Form 9465 is available to individuals and businesses who owe taxes and need extra time to pay. If you owe less than US$50,000, you can qualify for an installment plan without needing to provide detailed financial information. 

For balances over US$50,000, you may still qualify but will have to submit additional financial documentation. Small businesses owing less than US$25,000 are also eligible for an installment plan.

What types of IRS installment agreements are available?

There are two main types of IRS payment plans:

  • Short-Term Payment Plan: This is an option for those who owe less than US$100,000 in combined taxes, penalties, and interest. It allows repayment within 120 days and doesn’t require a setup fee. However, interest and penalties still accumulate on any unpaid balance until it’s fully paid.
  • Long-Term Installment Agreement: For those owing less than US$50,000, a long-term payment plan provides flexibility to pay over several years. A setup fee applies, and interest and penalties continue to be charged on the outstanding balance until it’s cleared.

What are the fees and penalties associated with a payment plan?

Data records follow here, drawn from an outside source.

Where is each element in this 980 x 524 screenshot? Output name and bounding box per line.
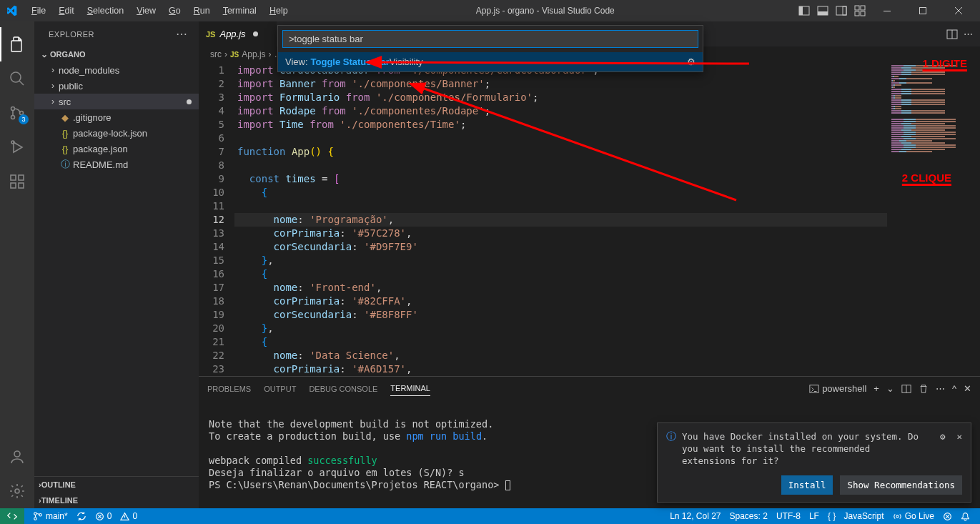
explorer-more-icon[interactable]: ⋯ <box>176 27 188 41</box>
svg-point-21 <box>14 451 20 457</box>
remote-button[interactable] <box>0 508 24 524</box>
minimap[interactable] <box>887 62 980 376</box>
split-terminal-icon[interactable] <box>901 384 911 394</box>
panel-tab-output[interactable]: OUTPUT <box>264 382 296 396</box>
svg-rect-1 <box>799 6 803 15</box>
json-icon: {} <box>59 144 71 154</box>
maximize-button[interactable] <box>907 0 939 21</box>
status-eol[interactable]: LF <box>805 508 823 524</box>
tree-root[interactable]: ⌄ORGANO <box>34 46 199 62</box>
status-errors[interactable]: 0 <box>91 508 117 524</box>
json-icon: {} <box>59 128 71 139</box>
command-palette-item[interactable]: View: Toggle Status Bar Visibility ⚙ <box>278 52 703 71</box>
terminal-content[interactable]: Note that the development build is not o… <box>199 400 980 508</box>
terminal-shell-label[interactable]: powershell <box>809 383 866 394</box>
tree-file-readme[interactable]: ⓘREADME.md <box>34 157 199 172</box>
status-warnings[interactable]: 0 <box>116 508 142 524</box>
svg-point-16 <box>11 141 14 144</box>
show-recommendations-button[interactable]: Show Recommendations <box>840 475 962 495</box>
status-lncol[interactable]: Ln 12, Col 27 <box>665 508 725 524</box>
tree-file-package-json[interactable]: {}package.json <box>34 141 199 157</box>
panel-close-icon[interactable]: ✕ <box>964 383 971 394</box>
status-sync[interactable] <box>72 508 91 524</box>
minimize-button[interactable] <box>871 0 903 21</box>
layout-customize-icon[interactable] <box>853 4 867 18</box>
annotation-2: 2 CLIQUE <box>902 172 951 184</box>
toast-message: You have Docker installed on your system… <box>682 430 929 467</box>
command-palette: View: Toggle Status Bar Visibility ⚙ <box>277 25 703 72</box>
status-golive[interactable]: Go Live <box>889 508 939 524</box>
tab-app-js[interactable]: JS App.js <box>199 21 277 46</box>
install-button[interactable]: Install <box>781 475 833 495</box>
window-title: App.js - organo - Visual Studio Code <box>294 6 797 16</box>
status-spaces[interactable]: Spaces: 2 <box>726 508 772 524</box>
panel-maximize-icon[interactable]: ^ <box>952 383 956 394</box>
split-editor-icon[interactable] <box>946 29 958 40</box>
activity-search[interactable] <box>0 61 34 96</box>
status-prettier[interactable] <box>939 508 956 524</box>
panel-tab-problems[interactable]: PROBLEMS <box>207 382 251 396</box>
command-palette-input[interactable] <box>282 30 698 48</box>
editor-area: JS App.js ⋯ src› JS App.js›… 12345678910… <box>199 21 980 508</box>
activity-settings[interactable] <box>0 474 34 508</box>
modified-dot-icon <box>253 31 258 36</box>
menu-file[interactable]: File <box>26 3 51 19</box>
tree-file-gitignore[interactable]: ◆.gitignore <box>34 109 199 125</box>
svg-rect-7 <box>861 6 865 10</box>
activity-scm[interactable]: 3 <box>0 96 34 130</box>
panel-tab-debug[interactable]: DEBUG CONSOLE <box>309 382 377 396</box>
menu-terminal[interactable]: Terminal <box>217 3 262 19</box>
activity-account[interactable] <box>0 440 34 474</box>
kill-terminal-icon[interactable] <box>919 384 929 394</box>
svg-point-31 <box>34 518 37 520</box>
menu-go[interactable]: Go <box>163 3 187 19</box>
status-bar: main* 0 0 Ln 12, Col 27 Spaces: 2 UTF-8 … <box>0 508 980 524</box>
activity-extensions[interactable] <box>0 164 34 199</box>
tree-file-package-lock[interactable]: {}package-lock.json <box>34 125 199 141</box>
layout-primary-sidebar-icon[interactable] <box>797 4 811 18</box>
modified-dot-icon <box>187 99 192 104</box>
layout-secondary-sidebar-icon[interactable] <box>834 4 848 18</box>
menu-selection[interactable]: Selection <box>81 3 129 19</box>
layout-panel-icon[interactable] <box>816 4 830 18</box>
terminal-dropdown-icon[interactable]: ⌄ <box>886 383 894 394</box>
menu-run[interactable]: Run <box>188 3 216 19</box>
tree-folder-src[interactable]: ›src <box>34 94 199 109</box>
panel-tab-terminal[interactable]: TERMINAL <box>390 381 430 396</box>
section-timeline[interactable]: ›TIMELINE <box>34 493 199 508</box>
menu-edit[interactable]: Edit <box>53 3 80 19</box>
panel-terminal: PROBLEMS OUTPUT DEBUG CONSOLE TERMINAL p… <box>199 376 980 508</box>
tree-folder-node-modules[interactable]: ›node_modules <box>34 62 199 78</box>
menu-view[interactable]: View <box>131 3 162 19</box>
tree-folder-public[interactable]: ›public <box>34 78 199 94</box>
panel-tabs: PROBLEMS OUTPUT DEBUG CONSOLE TERMINAL p… <box>199 377 980 400</box>
new-terminal-icon[interactable]: + <box>873 383 879 394</box>
code-editor[interactable]: 1234567891011121314151617181920212223 im… <box>199 62 980 376</box>
tab-more-icon[interactable]: ⋯ <box>964 29 973 39</box>
close-button[interactable] <box>943 0 974 21</box>
explorer-title: EXPLORER <box>49 30 94 39</box>
section-outline[interactable]: ›OUTLINE <box>34 477 199 493</box>
svg-rect-20 <box>19 175 24 180</box>
gear-icon[interactable]: ⚙ <box>940 430 946 443</box>
svg-rect-5 <box>843 6 846 15</box>
code-content[interactable]: import CardColaborador from './component… <box>237 62 887 376</box>
gear-icon[interactable]: ⚙ <box>687 56 696 67</box>
close-icon[interactable]: ✕ <box>956 430 962 443</box>
status-lang[interactable]: { } JavaScript <box>823 508 889 524</box>
js-icon: JS <box>206 30 215 39</box>
svg-point-14 <box>11 116 15 119</box>
info-icon: ⓘ <box>59 158 71 171</box>
svg-point-22 <box>15 489 19 493</box>
status-encoding[interactable]: UTF-8 <box>772 508 805 524</box>
status-branch[interactable]: main* <box>29 508 72 524</box>
panel-more-icon[interactable]: ⋯ <box>936 383 945 394</box>
status-notifications[interactable] <box>956 508 974 524</box>
activity-explorer[interactable] <box>0 27 34 61</box>
svg-rect-11 <box>920 8 926 14</box>
file-tree: ⌄ORGANO ›node_modules ›public ›src ◆.git… <box>34 46 199 476</box>
activity-debug[interactable] <box>0 130 34 164</box>
svg-rect-19 <box>19 183 24 188</box>
title-bar: File Edit Selection View Go Run Terminal… <box>0 0 980 21</box>
menu-help[interactable]: Help <box>264 3 294 19</box>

Yes, IRS payment plans come with associated fees:

  • For long-term plans, the setup fee is around US$31 if you use automatic bank payments and US$149 for other payment methods.
  • Low-income applicants may be eligible for reduced or waived setup fees based on financial need.
  • Additionally, the IRS charges interest on unpaid balances, and missed payments could lead to extra penalties.

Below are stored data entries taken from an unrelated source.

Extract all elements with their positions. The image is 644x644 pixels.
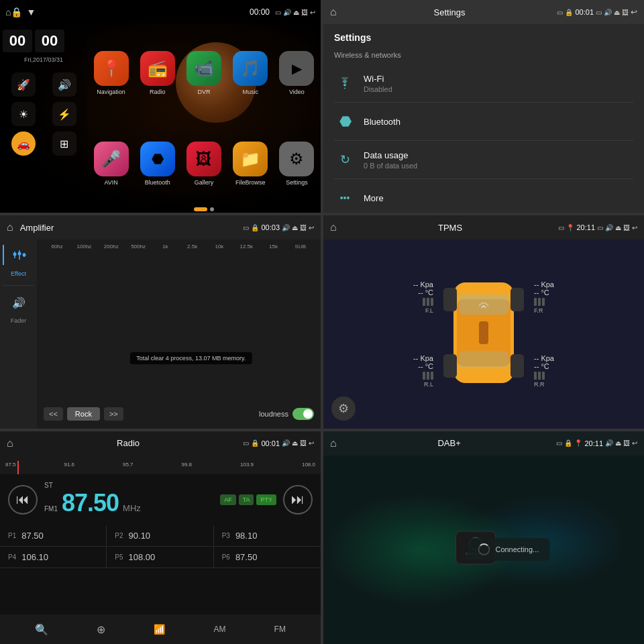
freq-scale: 87.5 91.6 95.7 99.8 103.9 108.0 (5, 455, 315, 474)
amp-effect-btn[interactable] (3, 245, 34, 265)
wifi-name: Wi-Fi (364, 74, 633, 84)
radio-fm-signal-btn[interactable]: 📶 (154, 624, 165, 635)
preset-p4[interactable]: P4 106.10 (0, 547, 107, 568)
loudness-toggle[interactable] (292, 408, 314, 420)
amp-bottom: << Rock >> loudness (37, 399, 321, 429)
more-dots-icon: ••• (334, 187, 356, 209)
radio-search-btn[interactable]: 🔍 (35, 623, 48, 636)
tire-fl-label: F.L (413, 307, 433, 314)
signal-icon: ▼ (26, 7, 36, 17)
dab-status: ▭ 🔒 📍 20:11 🔊 ⏏ 🖼 ↩ (556, 439, 637, 447)
preset-p2[interactable]: P2 90.10 (107, 525, 213, 546)
sidebar-dots-icon[interactable]: ⊞ (52, 131, 76, 156)
dab-vol-icon: 🔊 (605, 439, 613, 447)
tpms-home-icon[interactable]: ⌂ (330, 221, 337, 233)
settings-vid-icon: ▭ (596, 9, 602, 16)
panel-amplifier: ⌂ Amplifier ▭ 🔒 00:03 🔊 ⏏ 🖼 ↩ Effect 🔊 F… (0, 215, 321, 428)
eq-labels: 60hz 100hz 200hz 500hz 1k 2.5k 10k 12.5k… (37, 239, 321, 253)
page-dot-1[interactable] (194, 207, 207, 211)
radio-home-icon[interactable]: ⌂ (7, 437, 13, 449)
dab-home-icon[interactable]: ⌂ (330, 437, 337, 449)
preset-p5[interactable]: P5 108.00 (107, 547, 213, 568)
settings-back-icon[interactable]: ↩ (631, 7, 637, 17)
tpms-settings-btn[interactable]: ⚙ (331, 396, 356, 421)
home-topbar: ⌂ 🔒 ▼ 00:00 ▭ 🔊 ⏏ 🖼 ↩ (0, 0, 321, 24)
sidebar-car-icon[interactable]: 🚗 (11, 131, 36, 156)
back-icon[interactable]: ↩ (310, 9, 315, 16)
eq-label-3: 500hz (125, 244, 152, 250)
home-sidebar: 00 00 Fri,2017/03/31 🚀 🔊 ☀ ⚡ 🚗 ⊞ (0, 24, 87, 213)
app-bluetooth[interactable]: ⬣ Bluetooth (137, 121, 178, 207)
more-info: More (364, 193, 633, 203)
settings-data-item[interactable]: ↻ Data usage 0 B of data used (334, 141, 633, 179)
app-video[interactable]: ▶ Video (276, 31, 317, 116)
wifi-icon (334, 72, 356, 94)
settings-more-item[interactable]: ••• More (334, 179, 633, 213)
preset-p3[interactable]: P3 98.10 (214, 525, 321, 546)
sidebar-brightness-icon[interactable]: ☀ (11, 102, 36, 126)
radio-screen-icon: ▭ (243, 439, 249, 447)
tire-rr-bars (534, 372, 554, 380)
func-af-btn[interactable]: AF (220, 494, 236, 505)
amp-back-icon[interactable]: ↩ (309, 224, 314, 231)
eq-label-5: 2.5k (178, 244, 205, 250)
lock-icon: 🔒 (11, 7, 22, 17)
tire-rl: -- Kpa -- °C R.L (413, 354, 433, 388)
amp-next-btn[interactable]: >> (104, 407, 123, 421)
radio-next-btn[interactable]: ⏭ (283, 485, 313, 515)
settings-wifi-item[interactable]: Wi-Fi Disabled (334, 64, 633, 103)
page-dot-2[interactable] (210, 207, 214, 211)
app-navigation[interactable]: 📍 Navigation (91, 31, 131, 116)
app-dvr[interactable]: 📹 DVR (183, 31, 224, 116)
amp-preset-btn[interactable]: Rock (67, 407, 100, 421)
dab-connecting-text: Connecting... (495, 545, 539, 553)
settings-home-icon[interactable]: ⌂ (330, 6, 337, 18)
settings-bt-item[interactable]: ⬣ Bluetooth (334, 103, 633, 141)
amp-vol-btn[interactable]: 🔊 (3, 294, 34, 312)
radio-tag: ST (44, 482, 53, 489)
tpms-title: TPMS (342, 223, 559, 233)
bluetooth-label: Bluetooth (145, 179, 170, 186)
app-avin[interactable]: 🎤 AVIN (91, 121, 131, 207)
freq-103: 103.9 (240, 455, 254, 474)
amp-prev-btn[interactable]: << (44, 407, 63, 421)
settings-icon: ⚙ (279, 142, 314, 176)
func-pty-btn[interactable]: PTY (256, 494, 276, 505)
radio-main: ⏮ ST FM1 87.50 MHz AF TA PTY ⏭ (0, 474, 321, 525)
tire-rl-temp: -- °C (413, 362, 433, 370)
app-settings[interactable]: ⚙ Settings (276, 121, 317, 207)
radio-freq-display: ST (44, 482, 213, 489)
amp-home-icon[interactable]: ⌂ (7, 221, 13, 233)
radio-band: FM1 (44, 505, 58, 513)
radio-am-btn[interactable]: AM (213, 625, 225, 634)
sidebar-eq-icon[interactable]: ⚡ (52, 102, 76, 126)
settings-status-icons: ▭ 🔒 00:01 ▭ 🔊 ⏏ 🖼 ↩ (557, 7, 637, 17)
radio-bottom-bar: 🔍 ⊕ 📶 AM FM (0, 614, 321, 644)
preset-p5-freq: 108.00 (129, 552, 156, 562)
app-gallery[interactable]: 🖼 Gallery (183, 121, 224, 207)
app-filebrowse[interactable]: 📁 FileBrowse (230, 121, 271, 207)
func-btn-row: AF TA PTY (220, 494, 276, 505)
tpms-back-icon[interactable]: ↩ (632, 224, 637, 231)
radio-topbar: ⌂ Radio ▭ 🔒 00:01 🔊 ⏏ 🖼 ↩ (0, 431, 321, 455)
app-music[interactable]: 🎵 Music (230, 31, 271, 116)
amp-time: 00:03 (261, 223, 280, 231)
dab-back-icon[interactable]: ↩ (632, 439, 637, 447)
radio-fm-btn[interactable]: FM (274, 625, 286, 634)
svg-rect-34 (459, 294, 508, 315)
sidebar-vol-icon[interactable]: 🔊 (52, 72, 76, 97)
radio-antenna-btn[interactable]: ⊕ (97, 623, 105, 636)
home-icon[interactable]: ⌂ (5, 7, 11, 17)
func-ta-btn[interactable]: TA (239, 494, 254, 505)
sidebar-row-1: 🚀 🔊 (3, 72, 85, 97)
sidebar-rocket-icon[interactable]: 🚀 (11, 72, 36, 97)
dab-pic-icon: 🖼 (623, 439, 630, 447)
amp-screen-icon: ▭ (243, 224, 249, 231)
eq-label-1: 100hz (70, 244, 97, 250)
radio-back-icon[interactable]: ↩ (309, 439, 314, 447)
radio-prev-btn[interactable]: ⏮ (8, 485, 38, 515)
preset-p6[interactable]: P6 87.50 (214, 547, 321, 568)
app-radio[interactable]: 📻 Radio (137, 31, 178, 116)
preset-p1[interactable]: P1 87.50 (0, 525, 107, 546)
dab-pin-icon: 📍 (574, 439, 582, 447)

Can I consolidate taxes owed from multiple years into one plan?

Yes, the IRS allows you to include tax debt from several years within one installment agreement. When you complete Form 9465, enter the total balance owed across all the years you want to cover with the payment plan.

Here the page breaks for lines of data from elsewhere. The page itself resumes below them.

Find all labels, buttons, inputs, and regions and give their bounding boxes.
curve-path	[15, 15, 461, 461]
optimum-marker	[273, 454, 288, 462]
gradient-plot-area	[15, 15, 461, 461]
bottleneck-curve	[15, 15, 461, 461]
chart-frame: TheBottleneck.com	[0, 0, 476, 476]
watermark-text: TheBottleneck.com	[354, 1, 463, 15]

This approach simplifies your repayment, as you’ll only need to track one monthly payment to pay down the total amount.

How do I stay on track with my payment plan?

Once the IRS approves your payment plan, make sure to keep up with monthly payments. Missing a payment can cause penalties and interest to rise, or even cause the IRS to terminate your agreement.

If your financial situation changes, consider contacting the IRS to discuss adjusting your plan.

What happens if I miss a payment after setting up an agreement?

If you miss a payment under your IRS agreement, the IRS could cancel your plan, making the remaining balance immediately due. This would also result in continued interest and penalties. If you anticipate a missed payment, contact the IRS as soon as possible to request a modification or explore alternatives to keep your plan active.

However, repeated missed payments may lead to more serious actions, such as wage garnishment or a lien on your assets.

How long does it take for the IRS to approve a payment plan?

IRS approval typically takes 30 to 60 days but may vary depending on your method of filing (online vs. mail) and individual circumstances. 

Sometimes, the IRS may request additional information, which can add time. While waiting for approval, it’s a good idea to pay what you can to minimize any extra interest or penalties.

Can I change my payment plan if my financial situation changes?

Yes, if your finances change, the IRS lets you adjust your payment plan. For example, if you experience a significant increase or decrease in income, you can contact the IRS or refile Form 9465 to adjust your monthly payments.

The IRS may charge a fee to change the plan, and your request will be reviewed based on your current financial status and payment history.

What are the pros and cons of using an IRS payment plan?

Pros:

  • Flexible Payments: A payment plan lets you manage your balance with monthly payments instead of paying it all at once.
  • Avoids Severe Collection Actions: Setting up a plan may prevent serious IRS actions, such as bank levies or wage garnishment.
  • Variety of Options: Both short-term and long-term plans are available, so you can select the option that best suits your needs.

Cons:

  • Interest and Penalties Accrue: Even with a payment plan, the IRS still charges interest and may apply late payment penalties until the debt is fully paid.
  • Setup Fees: There are fees to set up a payment plan, with direct debit typically being the least expensive option.
  • Risk of Termination: Missing payments could result in the IRS canceling your plan, potentially leading to penalties and serious collection actions.